Is a master's really worth it?
Kitty Harris
Tuesday, March 15, 2016
4 min read

Is a master's really worth it?

When graduating from an undergraduate degree you will find a few of your mates discussing the idea of a master’s. With the jobs market as it is you might be wondering if continuing education could be the way to go. Considering master’s degrees are usually very expensive, you will want to be certain that you are getting what you need from your money – namely, will it make you more employable? Is a mater's degree really worth it?
You already shelled out grands for your undergraduate degree (it might not feel like it yet, but that’s the reality) and now you have a choice. If you have the means to fund a master’s, then it looks very inviting – the continued safety of education and a chance to hone skills that might need refinement before entering the working world. On the other hand, it will be delaying you from gaining practical experience and potentially increasing a mounting debt. So what should you look for in a master’s in order for it to be worthwhile?

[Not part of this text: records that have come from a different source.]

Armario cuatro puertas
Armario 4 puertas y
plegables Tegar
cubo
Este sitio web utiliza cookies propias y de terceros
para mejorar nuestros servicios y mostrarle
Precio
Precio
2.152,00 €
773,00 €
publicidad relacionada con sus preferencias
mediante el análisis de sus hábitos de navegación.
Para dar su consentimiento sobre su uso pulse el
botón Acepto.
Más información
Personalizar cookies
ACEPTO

A master’s degree is usually between one to three years, depending on whether you decide to go full-time or part-time. The two overarching types of master’s are taught degrees and research degrees. Taught master’s degrees are more common and most similar to an undergraduate degree in that they follow a set module guide, including regular lectures and tutorials. They require a greater level of independent study than an undergraduate degree, but generally the course will act as a secure guide towards the end goal. Research master’s degrees are on another level of independence, as they generally consist of one or more projects that are done over a long period of time. While you will still have contact with supervising tutors, the majority of the research work will be done on your own.

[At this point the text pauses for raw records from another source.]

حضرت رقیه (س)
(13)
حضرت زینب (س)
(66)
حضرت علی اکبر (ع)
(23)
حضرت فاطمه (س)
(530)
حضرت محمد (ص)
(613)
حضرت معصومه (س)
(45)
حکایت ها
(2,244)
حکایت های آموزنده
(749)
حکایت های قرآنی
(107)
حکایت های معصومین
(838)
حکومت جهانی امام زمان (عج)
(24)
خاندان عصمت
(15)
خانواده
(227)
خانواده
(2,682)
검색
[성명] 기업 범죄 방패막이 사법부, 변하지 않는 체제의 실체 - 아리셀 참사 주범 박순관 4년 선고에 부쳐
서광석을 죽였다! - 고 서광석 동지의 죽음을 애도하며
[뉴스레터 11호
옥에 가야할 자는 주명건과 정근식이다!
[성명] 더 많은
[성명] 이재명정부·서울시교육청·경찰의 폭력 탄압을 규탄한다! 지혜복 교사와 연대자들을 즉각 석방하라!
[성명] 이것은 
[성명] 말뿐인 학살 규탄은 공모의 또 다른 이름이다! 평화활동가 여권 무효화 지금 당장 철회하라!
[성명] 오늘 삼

As when choosing an undergraduate degree, you should do your homework and think hard about what a master’s will give you. For example, if you studied English Literature and are looking at studying that subject further then research the types of jobs you want to enter into and see if it will help you. Alternatively, if you studied History and now want to get into Software Engineering then a master’s might give you skills and experience that you wouldn’t be able to get anywhere else.
Take some time to consider the jump from undergraduate to postgraduate and don’t assume a master’s will be a similar work load to your final year. The work ethic behind a master’s includes being able to be self-motivated. So if you are hoping to hide a less than stellar grade from your undergraduate level remember that a master’s isn’t the easy ride to a job – it’s a hard graft.

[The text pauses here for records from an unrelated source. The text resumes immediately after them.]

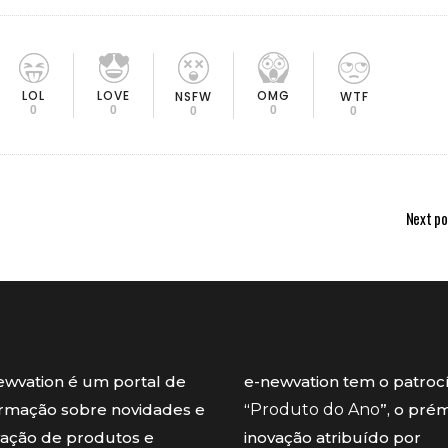
LOL
LOVE
OMG
NSFW
WTF
0
0
0
0
0
Next po
ewvation é um portal de
e-newvation tem o patroc
ormação sobre novidades e
“
Produto do Ano
”, o pré
vação de produtos e
inovação atribuído por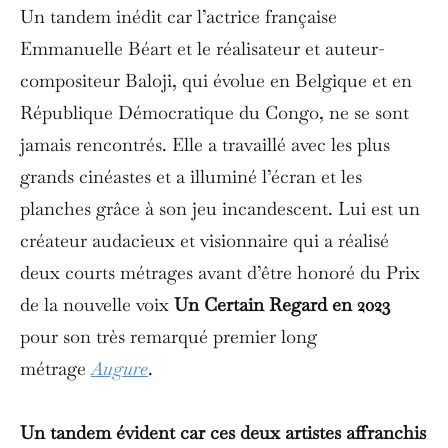
Un tandem inédit car l’actrice française
Emmanuelle Béart et le réalisateur et auteur-
compositeur Baloji, qui évolue en Belgique et en
République Démocratique du Congo, ne se sont
jamais rencontrés. Elle a travaillé avec les plus
grands cinéastes et a illuminé l’écran et les
planches grâce à son jeu incandescent. Lui est un
créateur audacieux et visionnaire qui a réalisé
deux courts métrages avant d’être honoré du Prix
de la nouvelle voix
Un Certain Regard en 2023
pour son très remarqué premier long
métrage
Augure
.
Un tandem évident car ces deux artistes affranchis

Don’t forget to investigate other routes into your new interest. If a change of subject and a new skill are the main reasons behind your choice of master’s, then consider the vast range of postgraduate short courses available. Most are significantly cheaper and offer more flexibility for either long-distance learning or part-time options, which is great if you are considering starting a career at the same time. They are also often more ‘skills-based’, which gets you out of doing a second dissertation (always a plus), and the shorter time span means you won’t be stuck if you realise you aren’t a fan of the course.
Look closely at your own reasons behind wanting to take on a master’s. It’s a fantastic opportunity if you relish studying and want a fresh challenge in education, but think twice if you are simply avoiding the working world. It is daunting when you have just graduated and a lack of relevant work experience can make you feel less prepared than you might like, but being persistent and focused on the industry you want to progress into will see results eventually.